Experimental program
Comparison scheme
Effect test

example 2

Separation of 1-(4-bromo-2-hydroxymethyl-phenyl)-4-dimethylamino-1-(4-fluorophenyl)-butan-1-ol

A column with the dimensions 280×110 mm packed with ChiralPak® (20 μm particle size) was used as the chiral stationary phase. A mixture of 95% acetonitrile and 5% methanol was used as the mobile phase.

The operation conditions were as follows: Temperature: 29° C. Flow rate: 500 mL / min Detection: UV 280 nm

500 g of a crude citalopram product containing 89% racemate was separated on the column. The first eluting enantiomer with a retention time of 11.0 min was isolated from the eluent with an enantiomeric excess of 99.5% in 99% yield. The second eluting enantiomer with a retention time of 14.1 min was isolated from the eluent with an enantiomeric excess of 99.2% in 98% yield.

example 3

Separation of 1-(4′-fluorophenyl)-1-(3-dimethylaminopropyl)-5-bromophtalane into its enantiomers.

A column with the dimensions 280×110 mm packed with Chiralcel®OD (20 μm particle size) was used as the chiral stationary phase. A mixture of 98% vol isohexane and 2% vol isopropanol was used as the mobile phase.

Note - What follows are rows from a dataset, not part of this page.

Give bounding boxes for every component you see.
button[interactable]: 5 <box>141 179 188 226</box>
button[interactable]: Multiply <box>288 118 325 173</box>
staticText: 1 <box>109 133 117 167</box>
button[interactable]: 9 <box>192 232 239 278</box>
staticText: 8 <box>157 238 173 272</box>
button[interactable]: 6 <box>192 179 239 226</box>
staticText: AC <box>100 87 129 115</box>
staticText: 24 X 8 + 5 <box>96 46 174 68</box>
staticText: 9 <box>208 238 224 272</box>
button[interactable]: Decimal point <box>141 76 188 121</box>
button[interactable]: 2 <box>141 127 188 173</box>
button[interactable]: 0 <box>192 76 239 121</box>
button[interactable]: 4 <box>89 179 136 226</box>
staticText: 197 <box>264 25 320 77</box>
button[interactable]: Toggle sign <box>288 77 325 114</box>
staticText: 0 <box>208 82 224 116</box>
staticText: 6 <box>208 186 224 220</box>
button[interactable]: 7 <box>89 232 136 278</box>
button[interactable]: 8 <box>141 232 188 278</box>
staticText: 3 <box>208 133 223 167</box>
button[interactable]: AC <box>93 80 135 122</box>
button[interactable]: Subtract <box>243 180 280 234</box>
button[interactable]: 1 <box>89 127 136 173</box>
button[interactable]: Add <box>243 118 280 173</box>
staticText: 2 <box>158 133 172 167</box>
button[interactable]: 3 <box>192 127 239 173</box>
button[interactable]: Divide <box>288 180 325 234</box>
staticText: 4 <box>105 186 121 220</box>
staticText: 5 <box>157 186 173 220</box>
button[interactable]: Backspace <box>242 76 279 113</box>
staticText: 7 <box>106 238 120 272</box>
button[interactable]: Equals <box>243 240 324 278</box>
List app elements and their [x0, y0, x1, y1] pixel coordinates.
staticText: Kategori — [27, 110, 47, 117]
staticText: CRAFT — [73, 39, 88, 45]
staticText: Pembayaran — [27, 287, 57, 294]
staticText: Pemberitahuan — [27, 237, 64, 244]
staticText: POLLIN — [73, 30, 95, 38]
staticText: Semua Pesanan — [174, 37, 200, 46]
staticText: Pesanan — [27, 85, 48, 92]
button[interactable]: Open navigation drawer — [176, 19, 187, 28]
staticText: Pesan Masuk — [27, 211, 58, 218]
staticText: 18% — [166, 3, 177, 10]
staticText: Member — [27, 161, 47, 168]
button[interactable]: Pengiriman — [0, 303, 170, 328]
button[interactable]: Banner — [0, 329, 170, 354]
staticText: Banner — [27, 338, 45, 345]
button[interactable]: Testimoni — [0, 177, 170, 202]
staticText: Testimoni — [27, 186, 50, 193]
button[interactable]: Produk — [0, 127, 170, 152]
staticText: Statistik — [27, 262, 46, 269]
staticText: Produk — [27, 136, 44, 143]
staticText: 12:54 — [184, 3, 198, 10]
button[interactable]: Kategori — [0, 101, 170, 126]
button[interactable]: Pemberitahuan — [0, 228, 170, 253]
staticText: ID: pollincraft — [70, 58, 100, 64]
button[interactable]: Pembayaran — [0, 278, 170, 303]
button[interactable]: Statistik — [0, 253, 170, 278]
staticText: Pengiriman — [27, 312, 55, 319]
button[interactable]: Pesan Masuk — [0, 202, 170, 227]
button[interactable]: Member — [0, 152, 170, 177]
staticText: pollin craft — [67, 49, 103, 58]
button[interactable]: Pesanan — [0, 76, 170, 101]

The operation conditions were as follows: Temperature: Ambient temperature Flow rate: 500 mL / min Detection: UV 285 nm

500 g of a crude product containing 89% racemate was separated on the column. The first eluting enantiomer with a retention time of 5.4 min was isolated from the eluent with an enantiomeric excess of 99.5% in 96% yield. [α]D=−0.81° (c=0.99, MeOH); The second eluting enantiomer with a retention time of 6.7 min was isolated from the eluent with an enantiomeric excess of 99.4% in 99% yield. [α]D=+0.95° (c=1.26, MeOH);

example 4

Separation of 1-(4′-fluorophenyl)-1-(3-dimethylaminopropyl)-5-bromophtalane into its enantiomers using supercriticalfluid chromatography.

A column with the dimensions 250×10 mm packed with Chiralcel®OD (10 μm particle size) was used as the chiral stationary phase. As mobile phase was used carbon dioxide and modifier in a ratio of 90:10. The modifier was methanol with diethylamine (0.5%) and trifluoroacetic acid (0.5%).

The operation conditions were as follows: Temperature: Ambient temperature Flow rate: 18.9 mL / min Pressure: 20 kPa Detection: UV 254 nm

75 mg of racemic mixture was separated on the column.

Both enantiomers were isolated from the eluent. The enantiomers were isolated with an enatiomeric excess of 86.1% (RT 3.25 min) and 87.1% (RT 3.67 min), respectively.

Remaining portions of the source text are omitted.